PhD Proposal: Deep Learning: Lightweight, Versatile Implementation and Applications in Cognitive Robots

Talk
Chengxi Ye
Time: 
05.27.2016 11:00 to 12:30
Location: 

AVW 4424

Deep neural networks have given rise to major advancements in many problems of machine intelligence. Most current implementations of neural network models put the primary emphasis on efficiency. Often they involve multiple programming languages and it requires extensive efforts to thoroughly understand the low-level engineering details and to modify the models. A straightforward and self-explanatory deep learning framework is highly anticipated to accelerate the understanding and applications of deep neural network models.

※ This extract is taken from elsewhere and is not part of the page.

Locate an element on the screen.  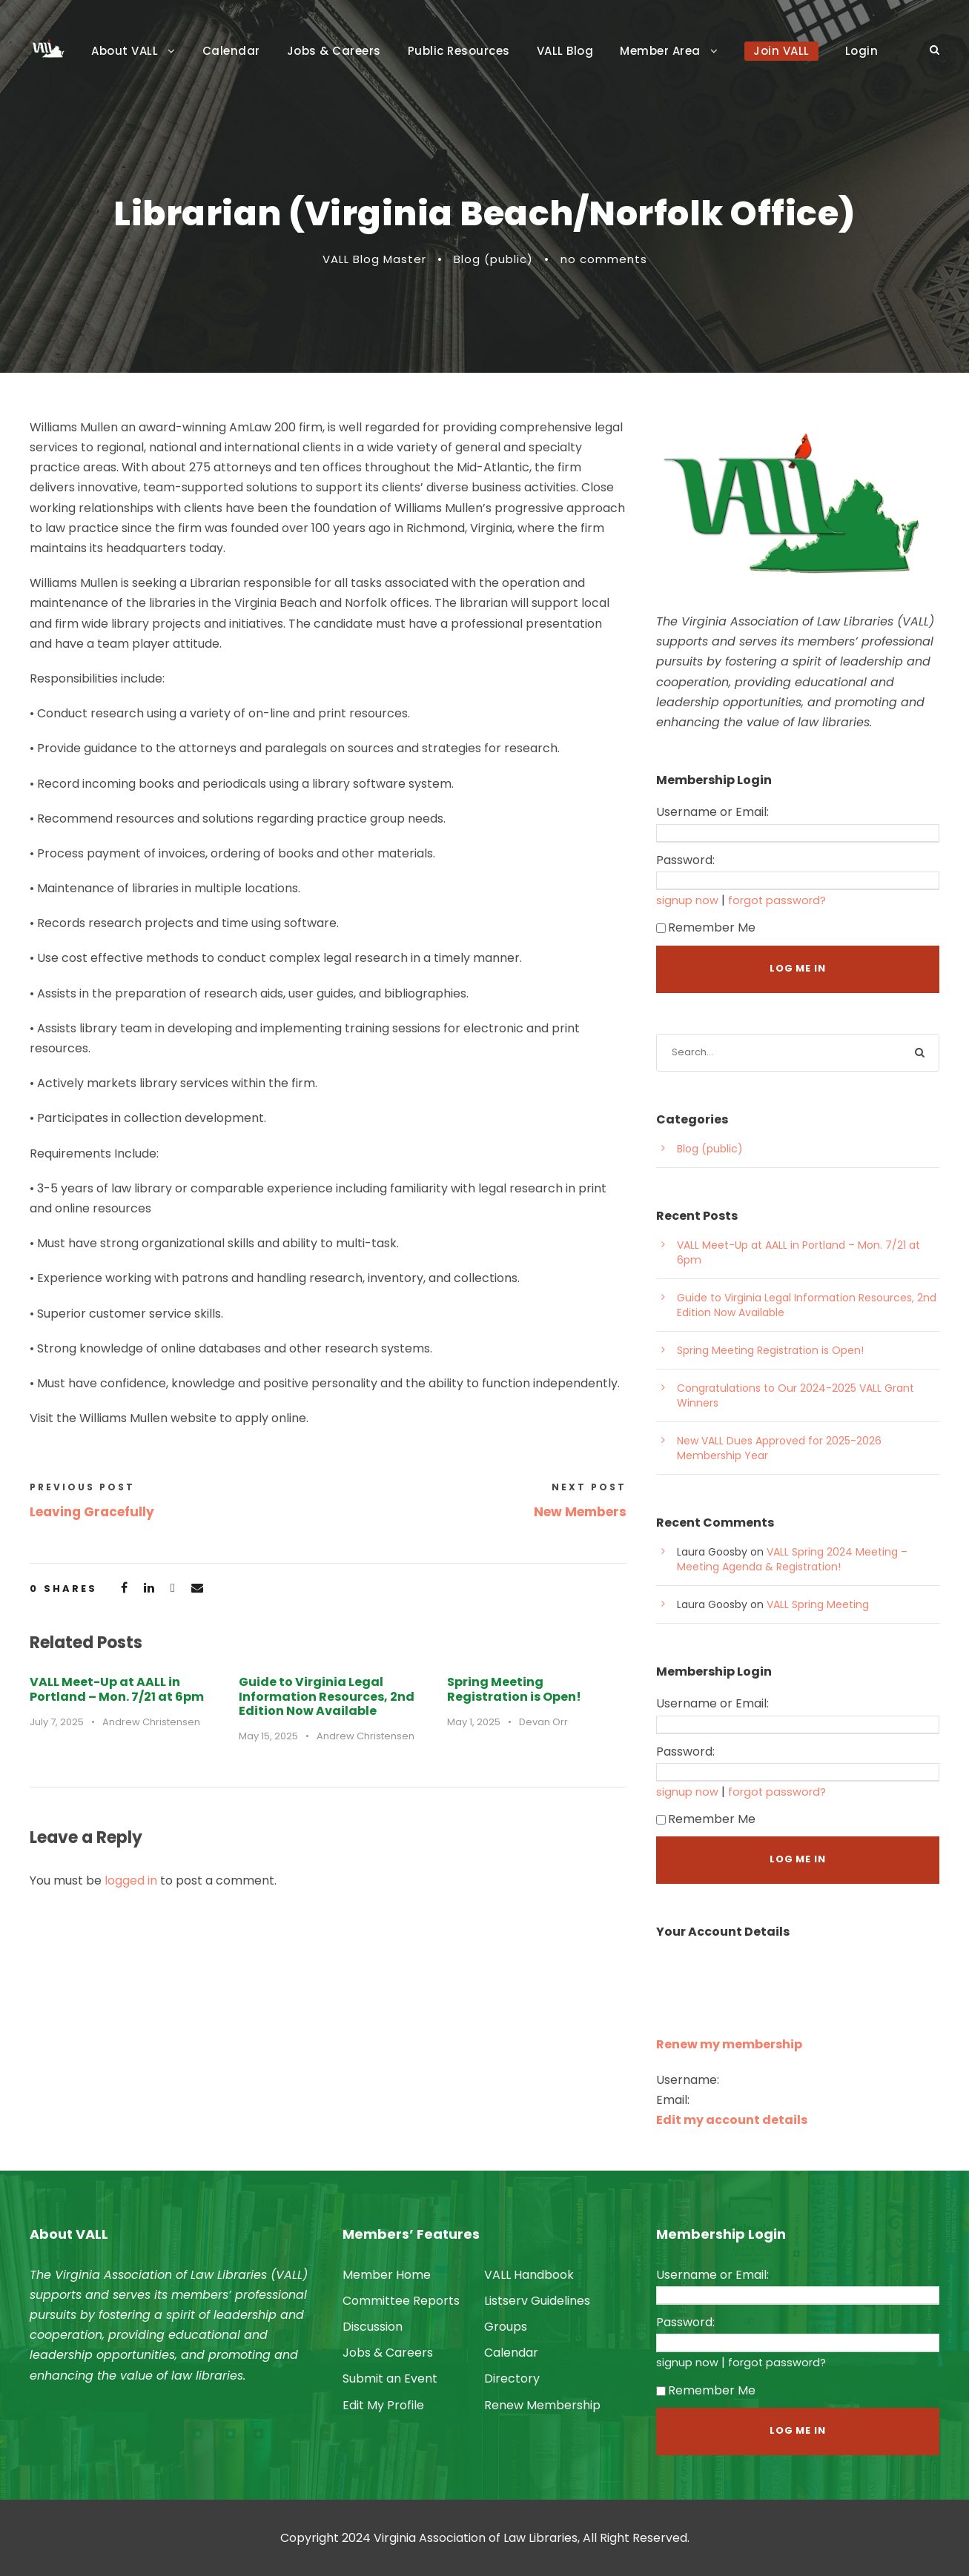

We present LightNet, a lightweight, versatile and purely Matlab-based high-level implementation of deep learning algorithms. The goal of its design is to provide an easy-to-understand, easy-to-use and efficient computational platform for deep learning research. The core modules in LightNet are implemented in hundreds of lines of code, orders of magnitude succinct than existing deep learning pipelines. LightNet supports major deep learning architectures such as Multilayer Perceptron Networks (MLP), Convolutional Neural Networks (CNN) and Recurrent Neural Networks (RNN). The framework also supports both CPU and GPU for computation, and the switch between them is straightforward. Different applications in computer vision, natural language processing and robotics are demonstrated as experiments.
LightNet will be extended to include latest neural network architectures and training methods. We will use LightNet to study fundamental properties of neural networks.

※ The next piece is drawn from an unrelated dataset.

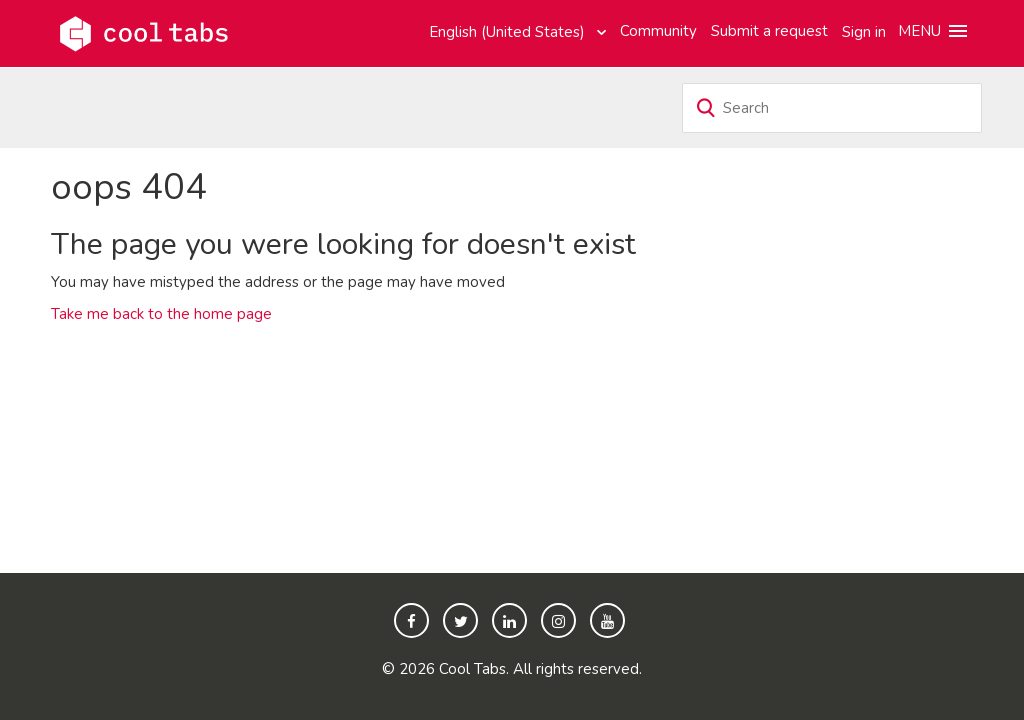 The height and width of the screenshot is (720, 1024). What do you see at coordinates (658, 31) in the screenshot?
I see `Community` at bounding box center [658, 31].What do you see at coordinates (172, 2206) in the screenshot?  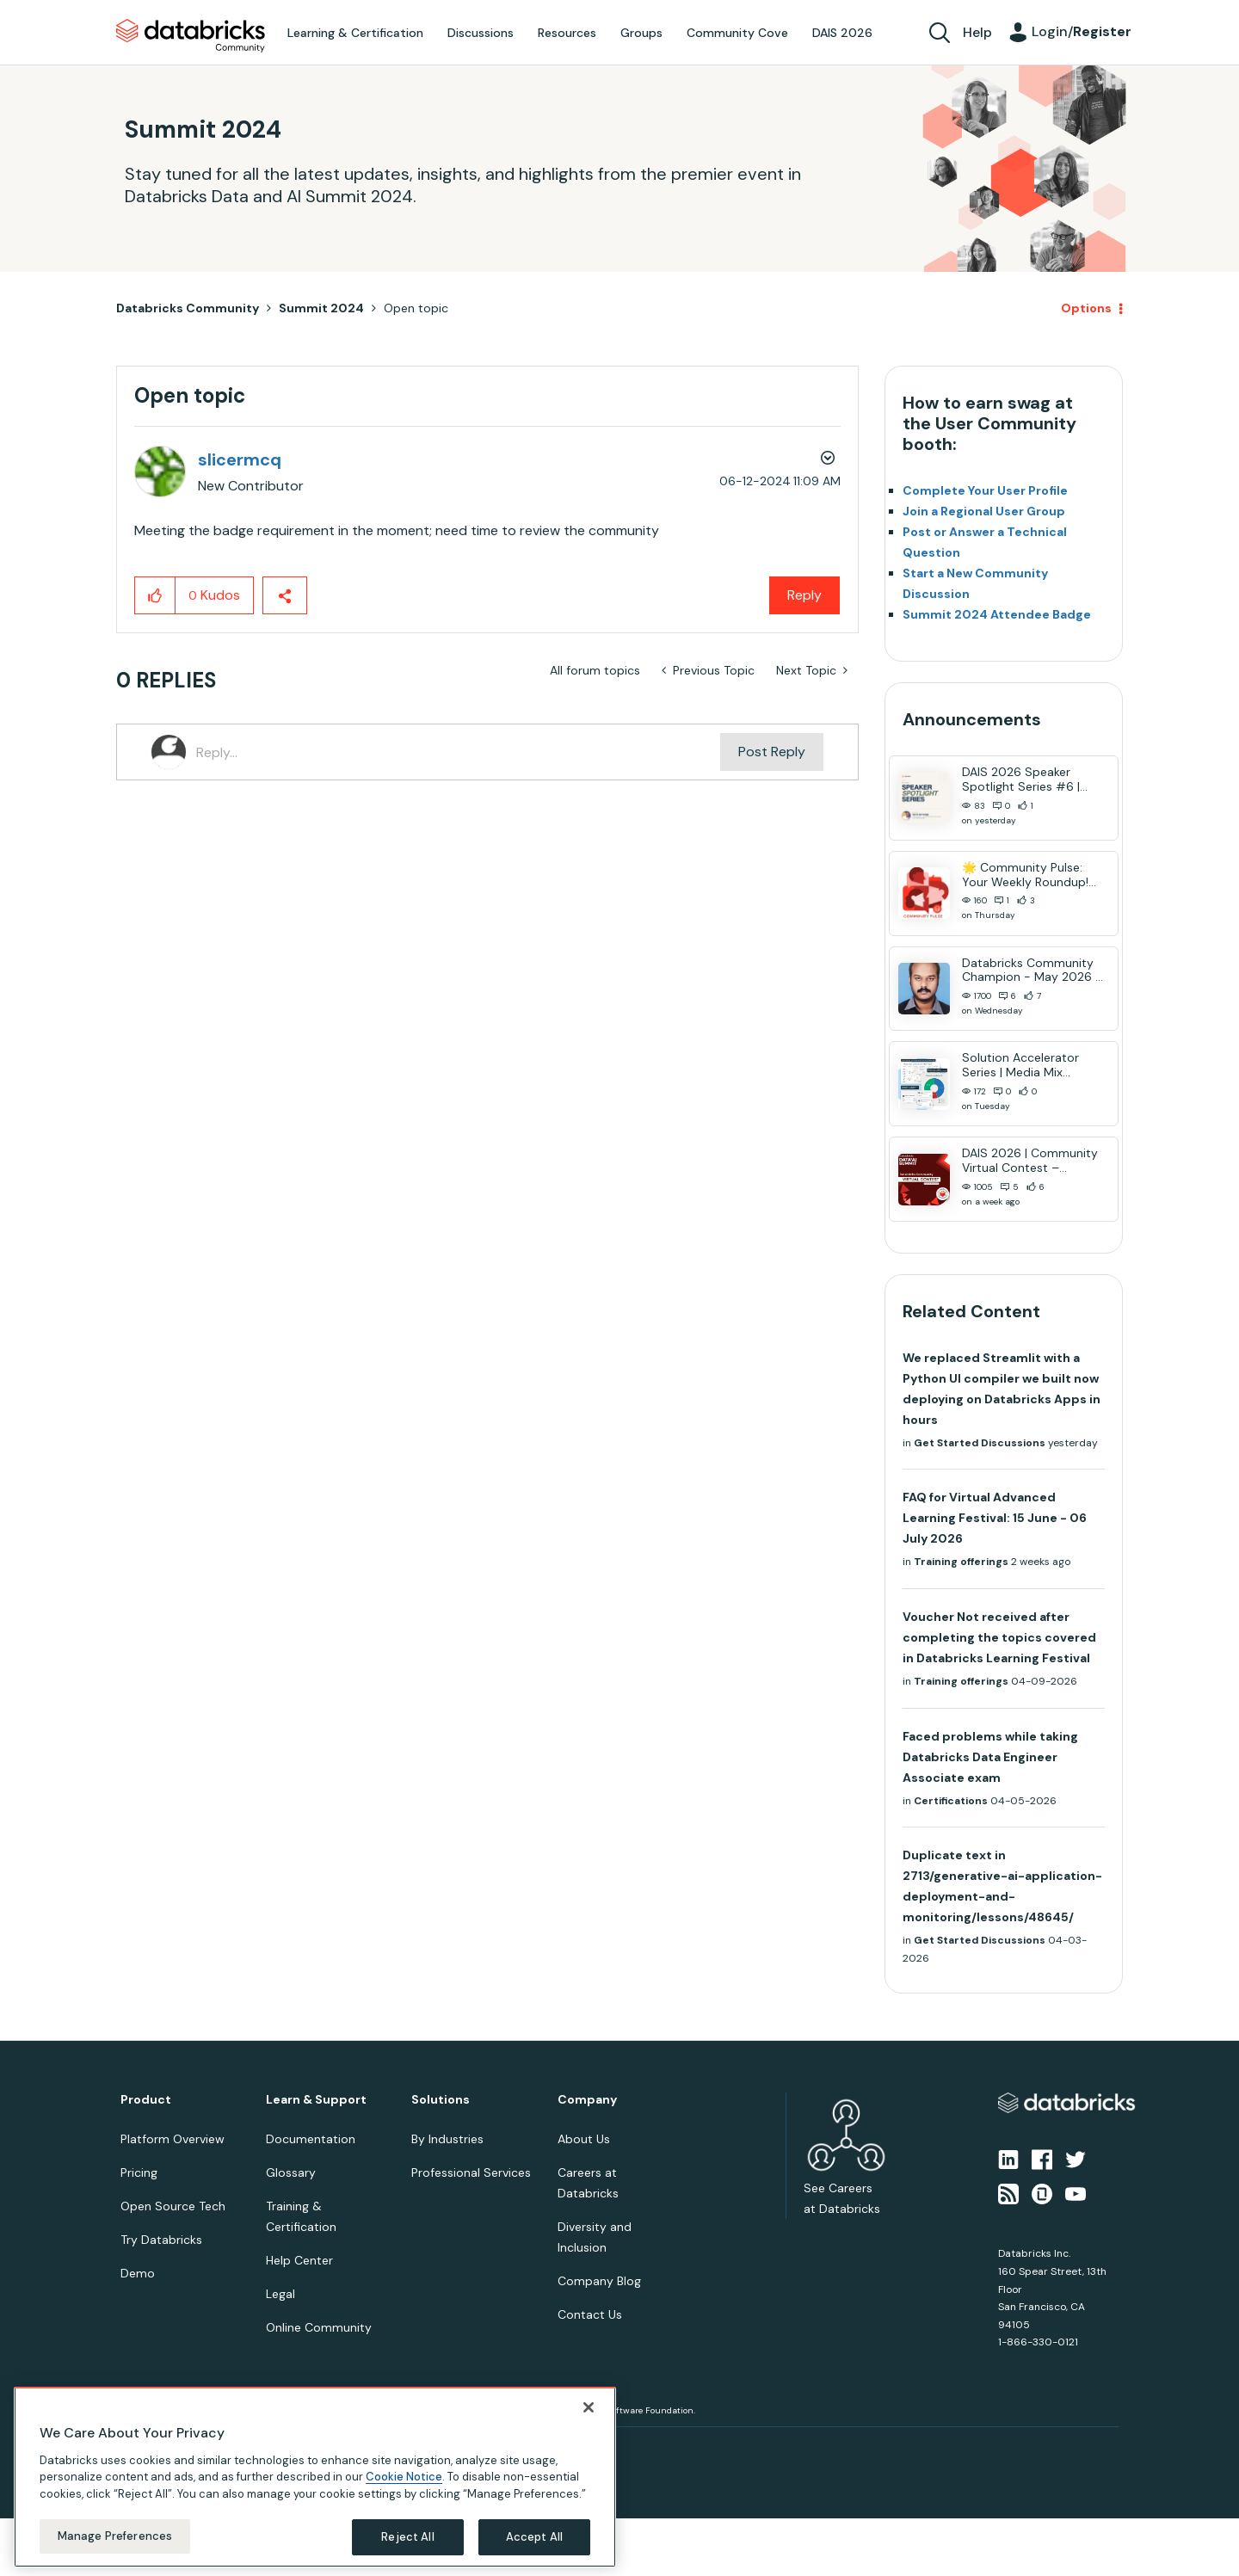 I see `Open Source Tech` at bounding box center [172, 2206].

As the second part of this work, we use deep learning based techniques to solve a fundamental problem in robotics. For robots to perform actual tasks, it is critical for the robot to have a functional understanding of the visual scene. We address the problem of localizing and recognition of functional areas from an arbitrary indoor scene, formulated as a two-stage deep learning based detection pipeline. 2D real-world images serve as inputs to the pipeline. We demonstrate that our detection model can be generalized onto novel indoor scenes by cross validating it with the images from two different datasets. We propose to complete a pipeline that is similar to humans by using depth information to verify or to guide fine scale actions.
Examining Committee:
Chair: Dr. Yiannis Aloimonos
Dept. rep: Dr. Adam Porter
Member: Dr. Cornelia Fermuller